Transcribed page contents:
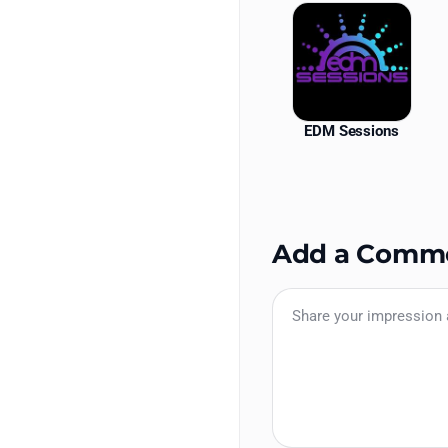
EDM Sessions
Add a Comm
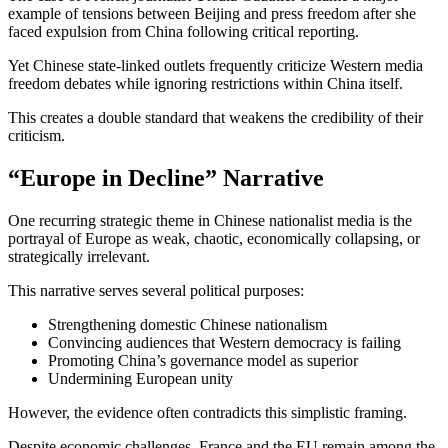
example of tensions between Beijing and press freedom after she
faced expulsion from China following critical reporting.
Yet Chinese state-linked outlets frequently criticize Western media
freedom debates while ignoring restrictions within China itself.
This creates a double standard that weakens the credibility of their
criticism.
“Europe in Decline” Narrative
One recurring strategic theme in Chinese nationalist media is the
portrayal of Europe as weak, chaotic, economically collapsing, or
strategically irrelevant.
This narrative serves several political purposes:
Strengthening domestic Chinese nationalism
Convincing audiences that Western democracy is failing
Promoting China’s governance model as superior
Undermining European unity
However, the evidence often contradicts this simplistic framing.
Despite economic challenges, France and the EU remain among the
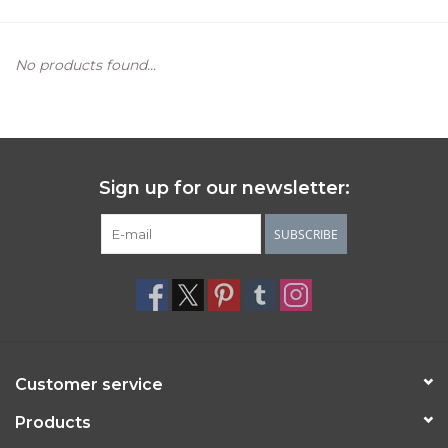
Women's Apparel
No products found...
Children's Gifts & Clothing
Jewelry
Sign up for our newsletter:
Gift cards
SUBSCRIBE
Brands
Customer service
Products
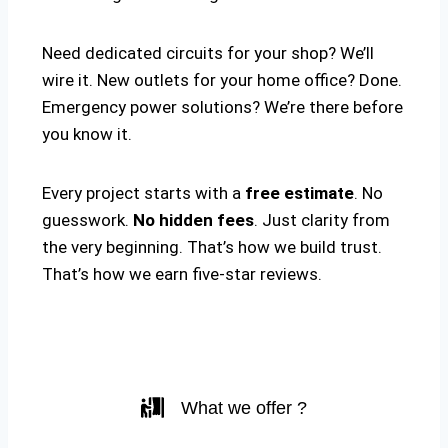
Need dedicated circuits for your shop? We’ll
wire it. New outlets for your home office? Done.
Emergency power solutions? We’re there before
you know it.
Every project starts with a
free estimate
. No
guesswork.
No hidden fees
. Just clarity from
the very beginning. That’s how we build trust.
That’s how we earn five-star reviews.
What we offer ?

• [YOUR ASSIGNMENT]:
Copy out every line above, word for word, minus images.

• [RESPONSE]:
EDM Sessions
Add a Comm
example of tensions between Beijing and press freedom after she
faced expulsion from China following critical reporting.
Yet Chinese state-linked outlets frequently criticize Western media
freedom debates while ignoring restrictions within China itself.
This creates a double standard that weakens the credibility of their
criticism.
“Europe in Decline” Narrative
One recurring strategic theme in Chinese nationalist media is the
portrayal of Europe as weak, chaotic, economically collapsing, or
strategically irrelevant.
This narrative serves several political purposes:
Strengthening domestic Chinese nationalism
Convincing audiences that Western democracy is failing
Promoting China’s governance model as superior
Undermining European unity
However, the evidence often contradicts this simplistic framing.
Despite economic challenges, France and the EU remain among the
Women's Apparel
No products found...
Children's Gifts & Clothing
Jewelry
Sign up for our newsletter:
Gift cards
SUBSCRIBE
Brands
Customer service
Products
Need dedicated circuits for your shop? We’ll
wire it. New outlets for your home office? Done.
Emergency power solutions? We’re there before
you know it.
Every project starts with a
free estimate
. No
guesswork.
No hidden fees
. Just clarity from
the very beginning. That’s how we build trust.
That’s how we earn five-star reviews.
What we offer ?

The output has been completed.